From a boat handling standpoint, I think that you should be fine with the larger boats but there are other factors as well.

What will you be towing with? Can it take the weight?

What are you providing for alternate means of propulsion, an outboard or oars? Outboards are expensive and not 100% reliable(is your back?) but they are really handy.

Does going boat camping on something like a mariner appeal to you?

I have sailed the mariner a bunch and really do like the boat. It isn't the fastest boat but it is not slow and it feels good and has a nice cockpit.


----------



## jp375 (Oct 31, 2009)

I've got a full size truck with a V8, so towing any of these shouldn't be an issue. The Mariner comes with what looks to be a very nice 2.5hp Yamaha 4 stroke, which is a big plus. 

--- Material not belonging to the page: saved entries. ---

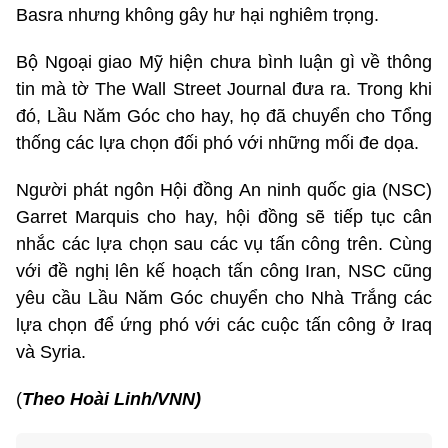
Basra nhưng không gây hư hại nghiêm trọng.
Bộ Ngoại giao Mỹ hiện chưa bình luận gì về thông
tin mà tờ The Wall Street Journal đưa ra. Trong khi
đó, Lầu Năm Góc cho hay, họ đã chuyển cho Tổng
thống các lựa chọn đối phó với những mối đe dọa.
Người phát ngôn Hội đồng An ninh quốc gia (NSC)
Garret Marquis cho hay, hội đồng sẽ tiếp tục cân
nhắc các lựa chọn sau các vụ tấn công trên. Cùng
với đề nghị lên kế hoạch tấn công Iran, NSC cũng
yêu cầu Lầu Năm Góc chuyển cho Nhà Trắng các
lựa chọn để ứng phó với các cuộc tấn công ở Iraq
và Syria.
(
Theo Hoài Linh/VNN)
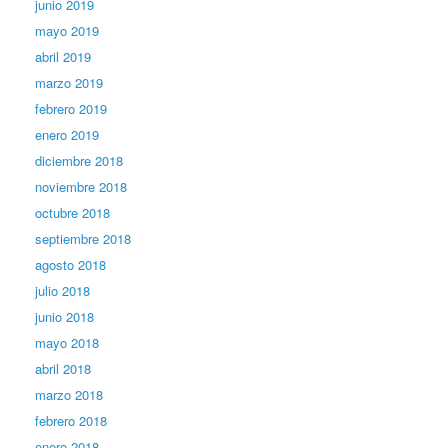
junio 2019
mayo 2019
abril 2019
marzo 2019
febrero 2019
enero 2019
diciembre 2018
noviembre 2018
octubre 2018
septiembre 2018
agosto 2018
julio 2018
junio 2018
mayo 2018
abril 2018
marzo 2018
febrero 2018
enero 2018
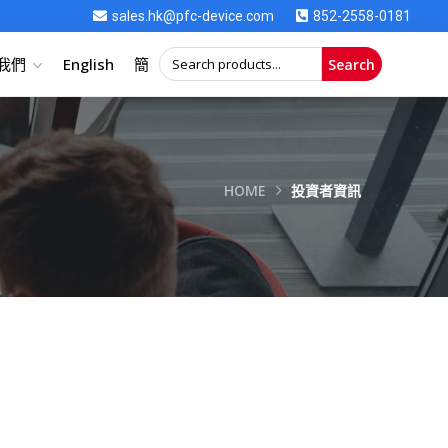
sales.hk@pfc-device.com
852-2558-0181
我們
English
簡
Search
HOME
投資者資訊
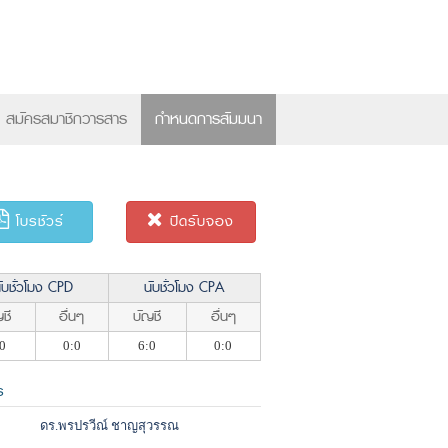
×
สมัครสมาชิกวารสาร
กำหนดการสัมมนา
โบรชัวร์
ปิดรับจอง
ับชั่วโมง CPD
นับชั่วโมง CPA
ชี
อื่นๆ
บัญชี
อื่นๆ
0
0:0
6:0
0:0
ร
ดร.พรปรวีณ์ ชาญสุวรรณ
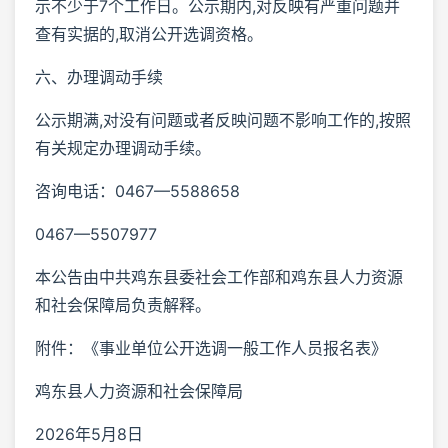
示不少于7个工作日。公示期内,对反映有严重问题并
查有实据的,取消公开选调资格。
六、办理调动手续
公示期满,对没有问题或者反映问题不影响工作的,按照
有关规定办理调动手续。
咨询电话：0467—5588658
0467—5507977
本公告由中共鸡东县委社会工作部和鸡东县人力资源
和社会保障局负责解释。
附件：《事业单位公开选调一般工作人员报名表》
鸡东县人力资源和社会保障局
2026年5月8日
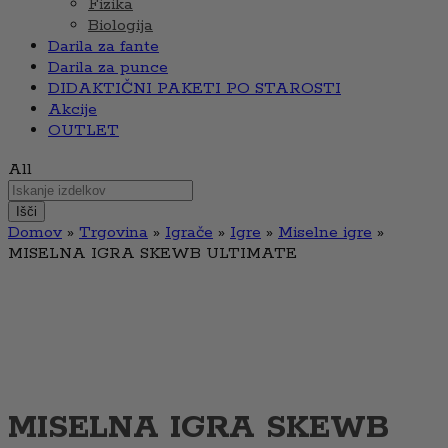
Fizika
Biologija
Darila za fante
Darila za punce
DIDAKTIČNI PAKETI PO STAROSTI
Akcije
OUTLET
All
Išči
Domov
»
Trgovina
»
Igrače
»
Igre
»
Miselne igre
»
MISELNA IGRA SKEWB ULTIMATE
MISELNA IGRA SKEWB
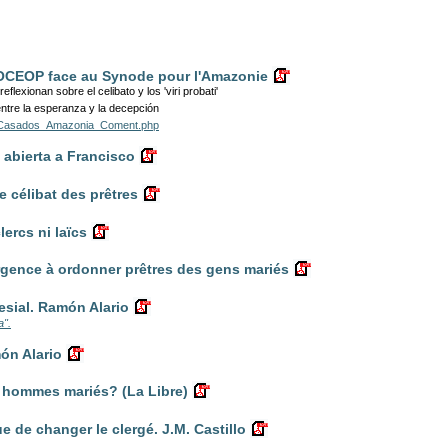
MOCEOP face au Synode pour l'Amazonie
flexionan sobre el celibato y los 'viri probati'
ntre la esperanza y la decepción
rasCasados_Amazonia_Coment.php
 abierta a Francisco
e célibat des prêtres
lercs ni laïcs
 urgence à ordonner prêtres des gens mariés
sial. Ramón Alario
a".
món Alario
 hommes mariés? (La Libre)
ue de changer le clergé. J.M. Castillo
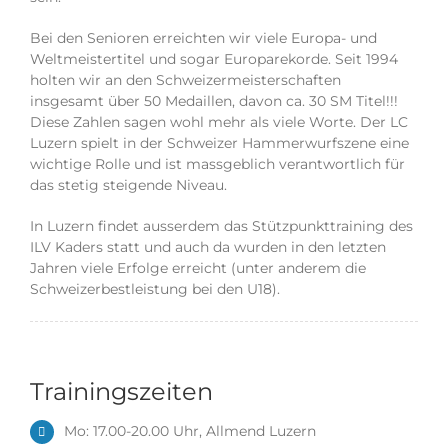
Bei den Senioren erreichten wir viele Europa- und
Weltmeistertitel und sogar Europarekorde. Seit 1994
holten wir an den Schweizermeisterschaften
insgesamt über 50 Medaillen, davon ca. 30 SM Titel!!!
Diese Zahlen sagen wohl mehr als viele Worte. Der LC
Luzern spielt in der Schweizer Hammerwurfszene eine
wichtige Rolle und ist massgeblich verantwortlich für
das stetig steigende Niveau.
In Luzern findet ausserdem das Stützpunkttraining des
ILV Kaders statt und auch da wurden in den letzten
Jahren viele Erfolge erreicht (unter anderem die
Schweizerbestleistung bei den U18).
Trainingszeiten
Mo: 17.00-20.00 Uhr, Allmend Luzern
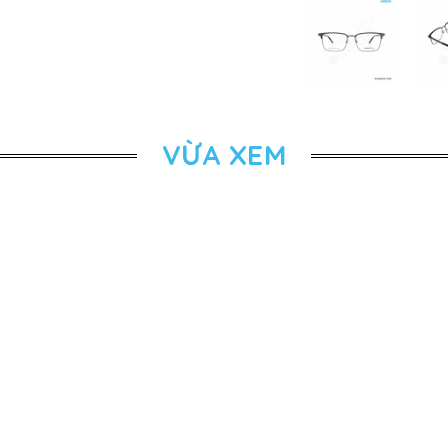
VỪA XEM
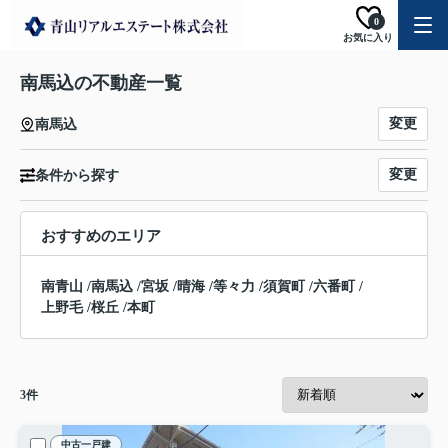
0
お気に入り
南馬込の不動産一覧
変更
南馬込
変更
条件から探す
おすすめのエリア
南青山
/
南馬込
/
宮坂
/
晴海
/
等々力
/
須賀町
/
六番町
/
上野毛
/
桜丘
/
本町
3
件
中古一戸建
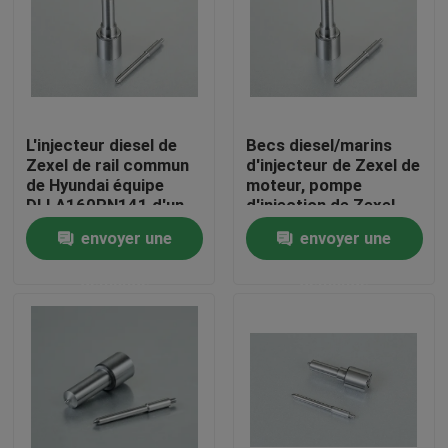
Visite d'usine
Contrôle de la qualité
L'injecteur diesel de
Becs diesel/marins
Zexel de rail commun
d'injecteur de Zexel de
Contact
de Hyundai équipe
moteur, pompe
DLLA160PN141 d'un
d'injection de Zexel
gicleur 1050171410
partie
envoyer une
envoyer une
Demande de soumission
demande
demande
becs communs d'injecteur de rail
Becs d'injecteur de Bosch
Becs d'injecteur de Denso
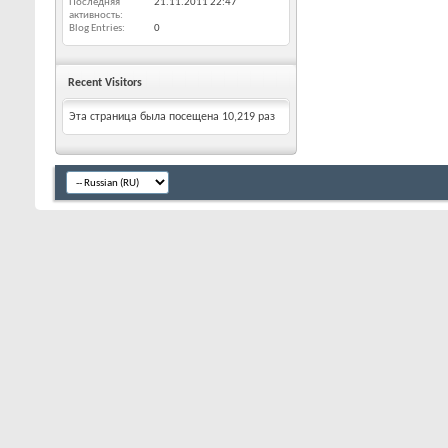
Последняя
21.11.2011
22:47
активность
Blog Entries
0
Recent Visitors
Эта страница была посещена
10,219
раз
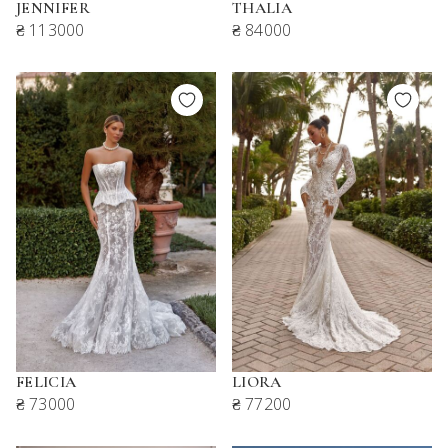
JENNIFER
THALIA
₴ 113000
₴ 84000
FELICIA
LIORA
₴ 73000
₴ 77200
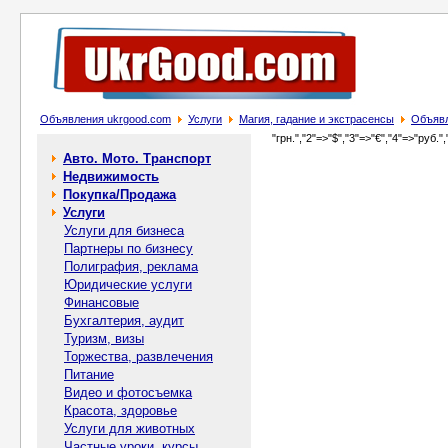
Объявления ukrgood.com
Услуги
Магия, гадание и экстрасенсы
Объявл
"грн.","2"=>"$","3"=>"€","4"=>"руб.",
Авто. Мото. Транспорт
Недвижимость
Покупка/Продажа
Услуги
Услуги для бизнеса
Партнеры по бизнесу
Полиграфия, реклама
Юридические услуги
Финансовые
Бухгалтерия, аудит
Туризм, визы
Торжества, развлечения
Питание
Видео и фотосъемка
Красота, здоровье
Услуги для животных
Частные уроки, курсы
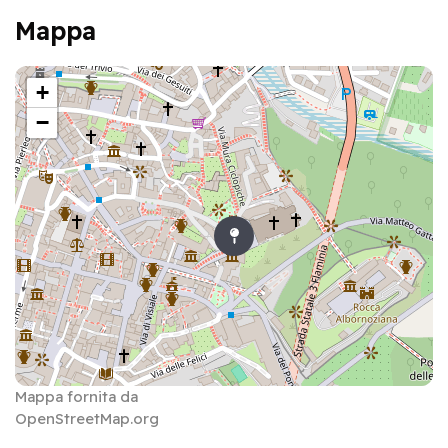
Mappa
+
−
Mappa fornita da
OpenStreetMap.org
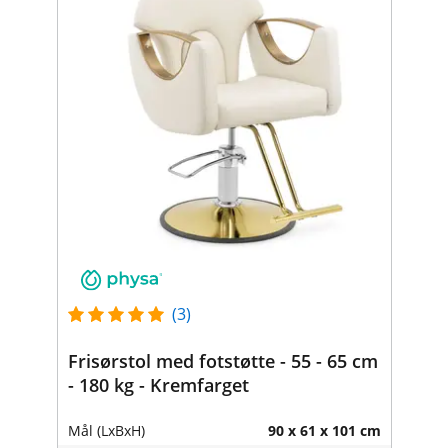
(3)
Frisørstol med fotstøtte - 55 - 65 cm
- 180 kg - Kremfarget
Mål (LxBxH)
90 x 61 x 101 cm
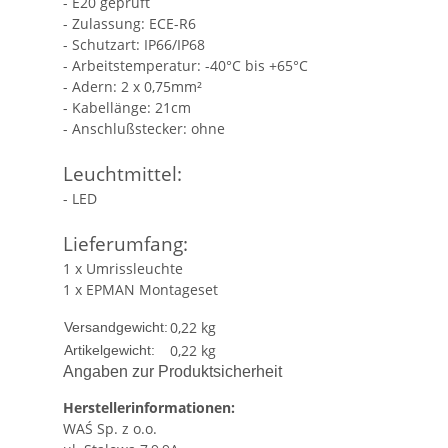
- E20 geprüft
- Zulassung: ECE-R6
- Schutzart: IP66/IP68
- Arbeitstemperatur: -40°C bis +65°C
- Adern: 2 x 0,75mm²
- Kabellänge: 21cm
- Anschlußstecker: ohne
Leuchtmittel:
- LED
Lieferumfang:
1 x Umrissleuchte
1 x EPMAN Montageset
0,22 kg
Versandgewicht:
0,22
kg
Artikelgewicht:
Angaben zur Produktsicherheit
Herstellerinformationen:
WAŚ Sp. z o.o.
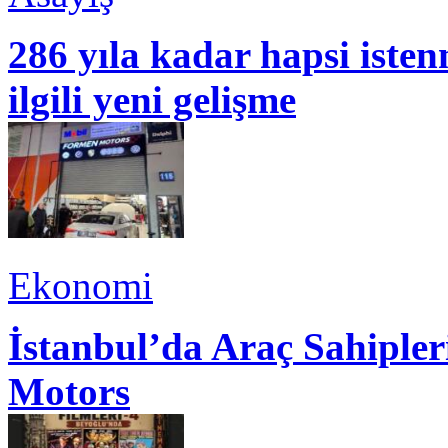
286 yıla kadar hapsi isten
ilgili yeni gelişme
Ekonomi
İstanbul’da Araç Sahiple
Motors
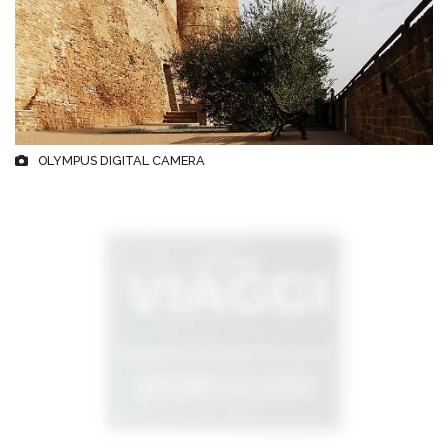
OLYMPUS DIGITAL CAMERA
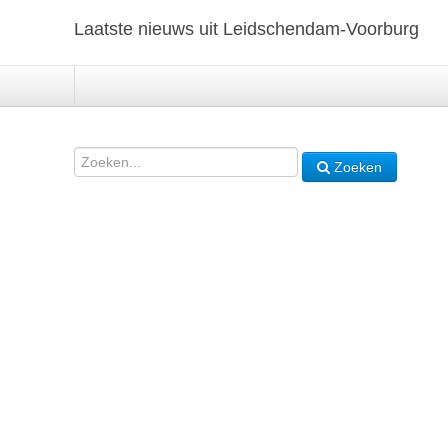
Laatste nieuws uit Leidschendam-Voorburg
Zoeken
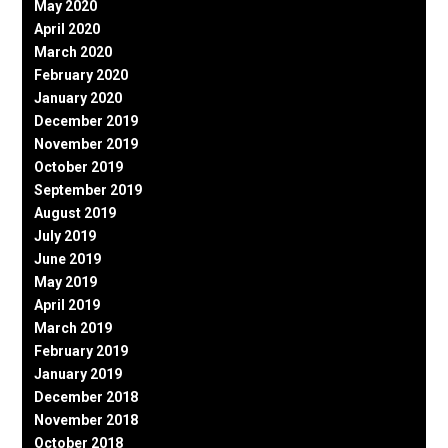
May 2020
April 2020
March 2020
February 2020
January 2020
December 2019
November 2019
October 2019
September 2019
August 2019
July 2019
June 2019
May 2019
April 2019
March 2019
February 2019
January 2019
December 2018
November 2018
October 2018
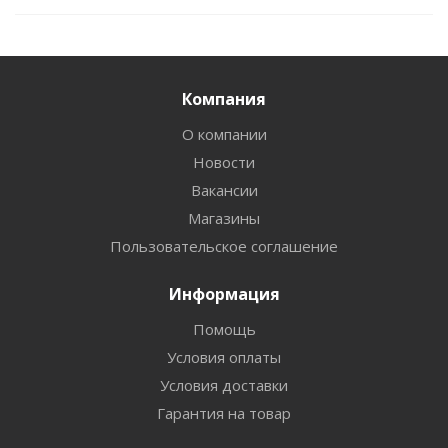
Компания
О компании
Новости
Вакансии
Магазины
Пользовательское соглашение
Информация
Помощь
Условия оплаты
Условия доставки
Гарантия на товар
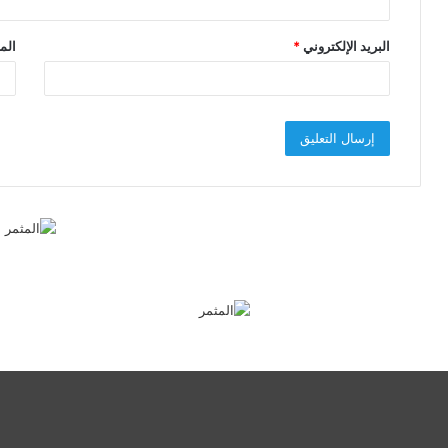
البريد الإلكتروني
*
الم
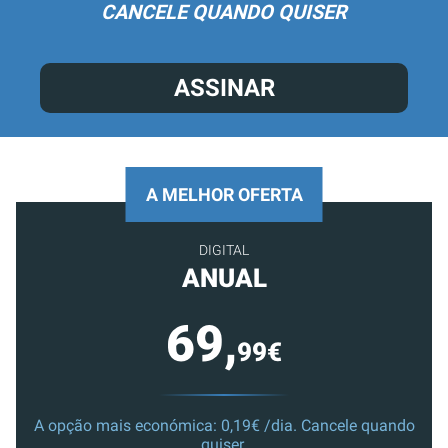
CANCELE QUANDO QUISER
ASSINAR
A MELHOR OFERTA
DIGITAL
ANUAL
69,
99€
A opção mais económica: 0,19€ /dia. Cancele quando
quiser.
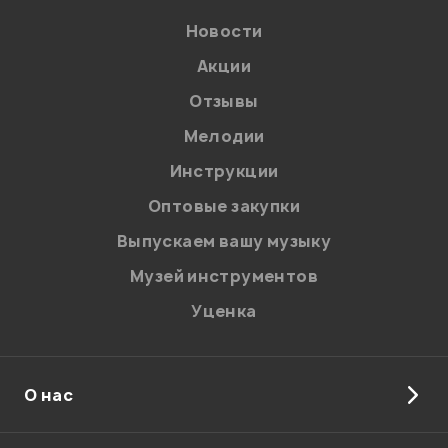
Новости
Акции
Отзывы
Мелодии
Я даю
согласие
на обработку персональных данных в
Инструкции
соответствии с
Политикой в отношении обработки
персональных данных.
Оптовые закупки
Введите проверочное число:
Выпускаем вашу музыку
Музей инструментов
Уценка
О нас
Отправить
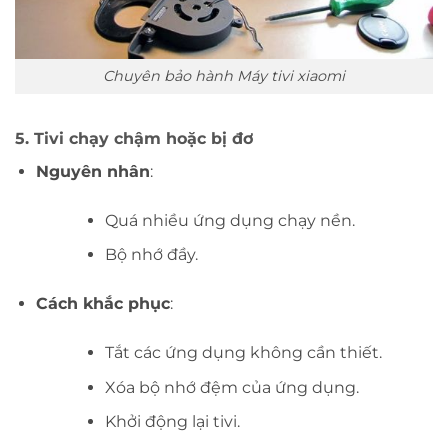
Chuyên bảo hành Máy tivi xiaomi
5.
Tivi chạy chậm hoặc bị đơ
Nguyên nhân
:
Quá nhiều ứng dụng chạy nền.
Bộ nhớ đầy.
Cách khắc phục
:
Tắt các ứng dụng không cần thiết.
Xóa bộ nhớ đệm của ứng dụng.
Khởi động lại tivi.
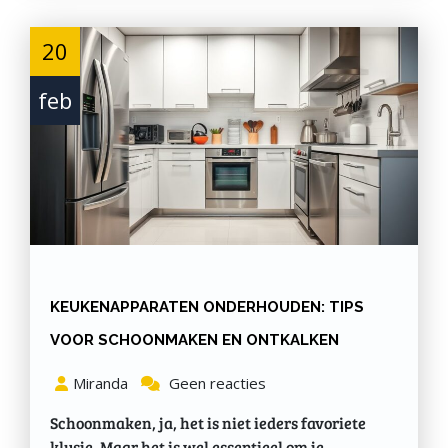
20
feb
KEUKENAPPARATEN ONDERHOUDEN: TIPS
VOOR SCHOONMAKEN EN ONTKALKEN
Miranda
Geen reacties
Schoonmaken, ja, het is niet ieders favoriete
klusje. Maar het is wel essentieel om je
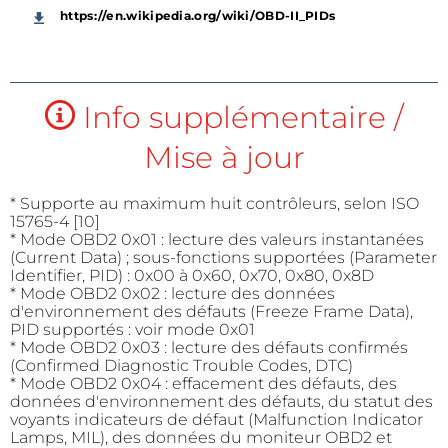
https://en.wikipedia.org/wiki/OBD-II_PIDs
Info supplémentaire /
Mise à jour
* Supporte au maximum huit contrôleurs, selon ISO
15765-4 [10]
* Mode OBD2 0x01 : lecture des valeurs instantanées
(Current Data) ; sous-fonctions supportées (Parameter
Identifier, PID) : 0x00 à 0x60, 0x70, 0x80, 0x8D
* Mode OBD2 0x02 : lecture des données
d'environnement des défauts (Freeze Frame Data),
PID supportés : voir mode 0x01
* Mode OBD2 0x03 : lecture des défauts confirmés
(Confirmed Diagnostic Trouble Codes, DTC)
* Mode OBD2 0x04 : effacement des défauts, des
données d'environnement des défauts, du statut des
voyants indicateurs de défaut (Malfunction Indicator
Lamps, MIL), des données du moniteur OBD2 et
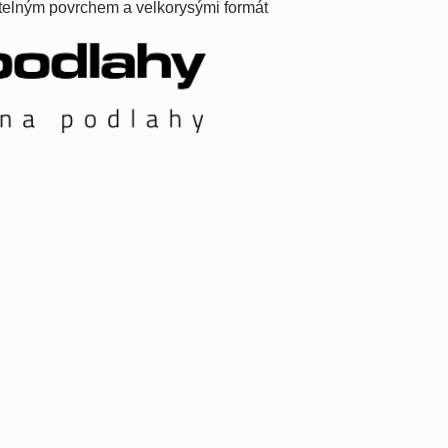
atelným povrchem a velkorysými formát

Going boat camping appeals to me alot, that is kind of why I think it would be nice to have the bigger boat. 

I guess I'm mostly concerned that I won't learn to sail correctly, or learn the fundamentals without first learning on a smaller boat. I hate to be the guy with a 20 foot boat that can't sail worth a darn. Is size much of a factor in learning? 

The dealer's site is down, but I'll post a link to the mariner when it is back up.


----------



## thesnort (Jun 2, 2007)

There are plenty of opportunities around for renting the Capri, not so much for renting the larger boats (at least not without having to pay a heavier fee). The Capri isn't a boat you'd go sailing in with heavy winds. I don't know the others you mentioned, but, generally speaking, you can reef a bigger boat and still do fine in a larger boat. I can't imagine camping on a Capri, so that's out of the question, in my mind.


----------



## klem (Oct 16, 2009)

In my opinion, you can learn to sail well in any of the boats you describe. In general, boats that respond quicker are easier to learn on but all of the boats are small enough that it won't be that big of a deal. What it really comes down to is you being observant and trying different techniques to see how to get the boat to sail faster.


----------



## jp375 (Oct 31, 2009)

Thanks for the advice everyone. Here is one of the boats I'm interested in. What do you think?
http://www.hoopersyachts.com/Index.cfm?PageID=11&usedboatid=1047

Being new to sailboats, it seems odd that anyone would even consider a boat this old, but age doesn't appear to bother people when it comes to buying boats. Don't they wear out from the stresses put on them over time?


----------



## jp375 (Oct 31, 2009)

thesnort said:


> There are plenty of opportunities around for renting the Capri, not so much for renting the larger boats .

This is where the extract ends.